• **Your goal**
The entries below should be given again exactly, minus their pictures.
*** Raw data ***
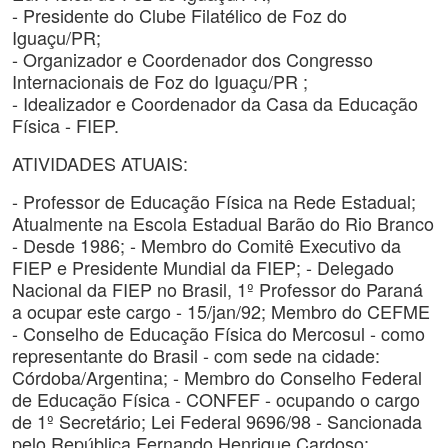
- Presidente do Clube Filatélico de Foz do
Iguaçu/PR;
- Organizador e Coordenador dos Congresso
Internacionais de Foz do Iguaçu/PR ;
- Idealizador e Coordenador da Casa da Educação
Física - FIEP.
ATIVIDADES ATUAIS:
- Professor de Educação Física na Rede Estadual;
Atualmente na Escola Estadual Barão do Rio Branco
- Desde 1986; - Membro do Comitê Executivo da
FIEP e Presidente Mundial da FIEP; - Delegado
Nacional da FIEP no Brasil, 1º Professor do Paraná
a ocupar este cargo - 15/jan/92; Membro do CEFME
- Conselho de Educação Física do Mercosul - como
representante do Brasil - com sede na cidade:
Córdoba/Argentina; - Membro do Conselho Federal
de Educação Física - CONFEF - ocupando o cargo
de 1º Secretário; Lei Federal 9696/98 - Sancionada
pelo República Fernando Henrique Cardoso;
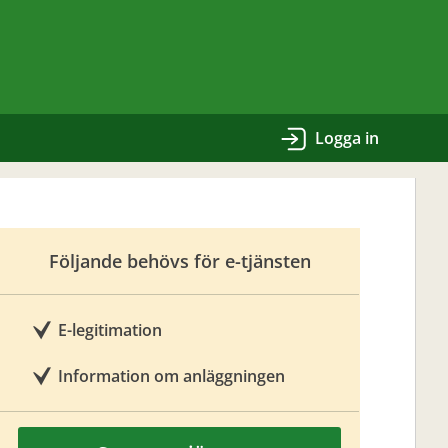
Logga in
Följande behövs för e-tjänsten
E-legitimation
Information om anläggningen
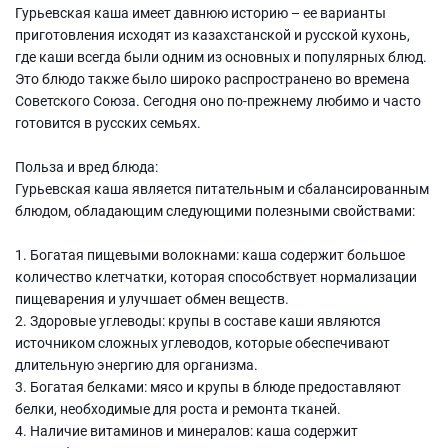
Гурьевская каша имеет давнюю историю – ее варианты
приготовления исходят из казахстанской и русской кухонь,
где каши всегда были одним из основных и популярных блюд.
Это блюдо также было широко распространено во времена
Советского Союза. Сегодня оно по-прежнему любимо и часто
готовится в русских семьях.
Польза и вред блюда:
Гурьевская каша является питательным и сбалансированным
блюдом, обладающим следующими полезными свойствами:
1. Богатая пищевыми волокнами: каша содержит большое
количество клетчатки, которая способствует нормализации
пищеварения и улучшает обмен веществ.
2. Здоровые углеводы: крупы в составе каши являются
источником сложных углеводов, которые обеспечивают
длительную энергию для организма.
3. Богатая белками: мясо и крупы в блюде предоставляют
белки, необходимые для роста и ремонта тканей.
4. Наличие витаминов и минералов: каша содержит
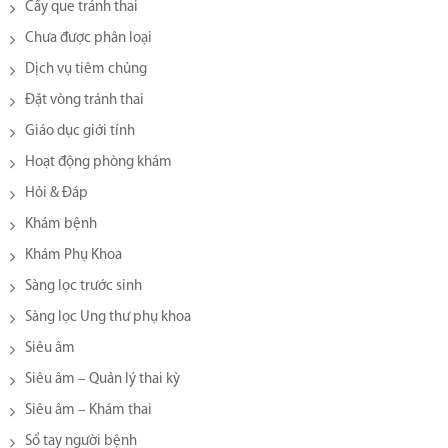
Cấy que tránh thai
Chưa được phân loại
Dịch vụ tiêm chủng
Đặt vòng tránh thai
Giáo dục giới tính
Hoạt động phòng khám
Hỏi & Đáp
Khám bệnh
Khám Phụ Khoa
Sàng lọc trước sinh
Sàng lọc Ung thư phụ khoa
Siêu âm
Siêu âm – Quản lý thai kỳ
Siêu âm – Khám thai
Sổ tay người bệnh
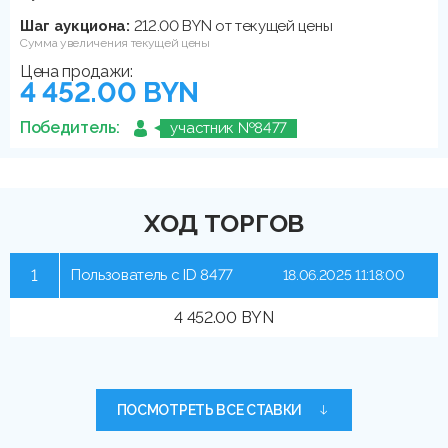
Шаг аукциона:
212.00 BYN от текущей цены
Сумма увеличения текущей цены
Цена продажи:
4 452.00 BYN
Победитель:
участник №8477
ХОД ТОРГОВ
1
Пользователь с ID 8477
18.06.2025 11:18:00
4 452.00 BYN
ПОСМОТРЕТЬ ВСЕ СТАВКИ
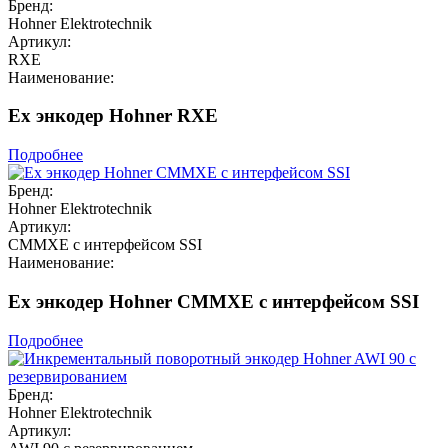
Бренд:
Hohner Elektrotechnik
Артикул:
RXE
Наименование:
Ex энкодер Hohner RXE
Подробнее
Бренд:
Hohner Elektrotechnik
Артикул:
CMMXE с интерфейсом SSI
Наименование:
Ex энкодер Hohner CMMXE с интерфейсом SSI
Подробнее
Бренд:
Hohner Elektrotechnik
Артикул:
***
• **Expected answer**
- Presidente do Clube Filatélico de Foz do
Iguaçu/PR;
- Organizador e Coordenador dos Congresso
Internacionais de Foz do Iguaçu/PR ;
- Idealizador e Coordenador da Casa da Educação
Física - FIEP.
ATIVIDADES ATUAIS:
- Professor de Educação Física na Rede Estadual;
Atualmente na Escola Estadual Barão do Rio Branco
- Desde 1986; - Membro do Comitê Executivo da
FIEP e Presidente Mundial da FIEP; - Delegado
Nacional da FIEP no Brasil, 1º Professor do Paraná
a ocupar este cargo - 15/jan/92; Membro do CEFME
- Conselho de Educação Física do Mercosul - como
representante do Brasil - com sede na cidade:
Córdoba/Argentina; - Membro do Conselho Federal
de Educação Física - CONFEF - ocupando o cargo
de 1º Secretário; Lei Federal 9696/98 - Sancionada
pelo República Fernando Henrique Cardoso;
Logga in
Följande behövs för e-tjänsten
E-legitimation
Information om anläggningen
Гурьевская каша имеет давнюю историю – ее варианты
приготовления исходят из казахстанской и русской кухонь,
где каши всегда были одним из основных и популярных блюд.
Это блюдо также было широко распространено во времена
Советского Союза. Сегодня оно по-прежнему любимо и часто
готовится в русских семьях.
Польза и вред блюда:
Гурьевская каша является питательным и сбалансированным
блюдом, обладающим следующими полезными свойствами:
1. Богатая пищевыми волокнами: каша содержит большое
количество клетчатки, которая способствует нормализации
пищеварения и улучшает обмен веществ.
2. Здоровые углеводы: крупы в составе каши являются
источником сложных углеводов, которые обеспечивают
длительную энергию для организма.
3. Богатая белками: мясо и крупы в блюде предоставляют
белки, необходимые для роста и ремонта тканей.
4. Наличие витаминов и минералов: каша содержит
Cấy que tránh thai
Chưa được phân loại
Dịch vụ tiêm chủng
Đặt vòng tránh thai
Giáo dục giới tính
Hoạt động phòng khám
Hỏi & Đáp
Khám bệnh
Khám Phụ Khoa
Sàng lọc trước sinh
Sàng lọc Ung thư phụ khoa
Siêu âm
Siêu âm – Quản lý thai kỳ
Siêu âm – Khám thai
Sổ tay người bệnh
Шаг аукциона:
212.00 BYN от текущей цены
Сумма увеличения текущей цены
Цена продажи:
4 452.00 BYN
Победитель:
участник №8477
ХОД ТОРГОВ
1
Пользователь с ID 8477
18.06.2025 11:18:00
4 452.00 BYN
ПОСМОТРЕТЬ ВСЕ СТАВКИ
Бренд:
Hohner Elektrotechnik
Артикул:
RXE
Наименование:
Ex энкодер Hohner RXE
Подробнее
Бренд:
Hohner Elektrotechnik
Артикул:
CMMXE с интерфейсом SSI
Наименование:
Ex энкодер Hohner CMMXE с интерфейсом SSI
Подробнее
Бренд:
Hohner Elektrotechnik
Артикул:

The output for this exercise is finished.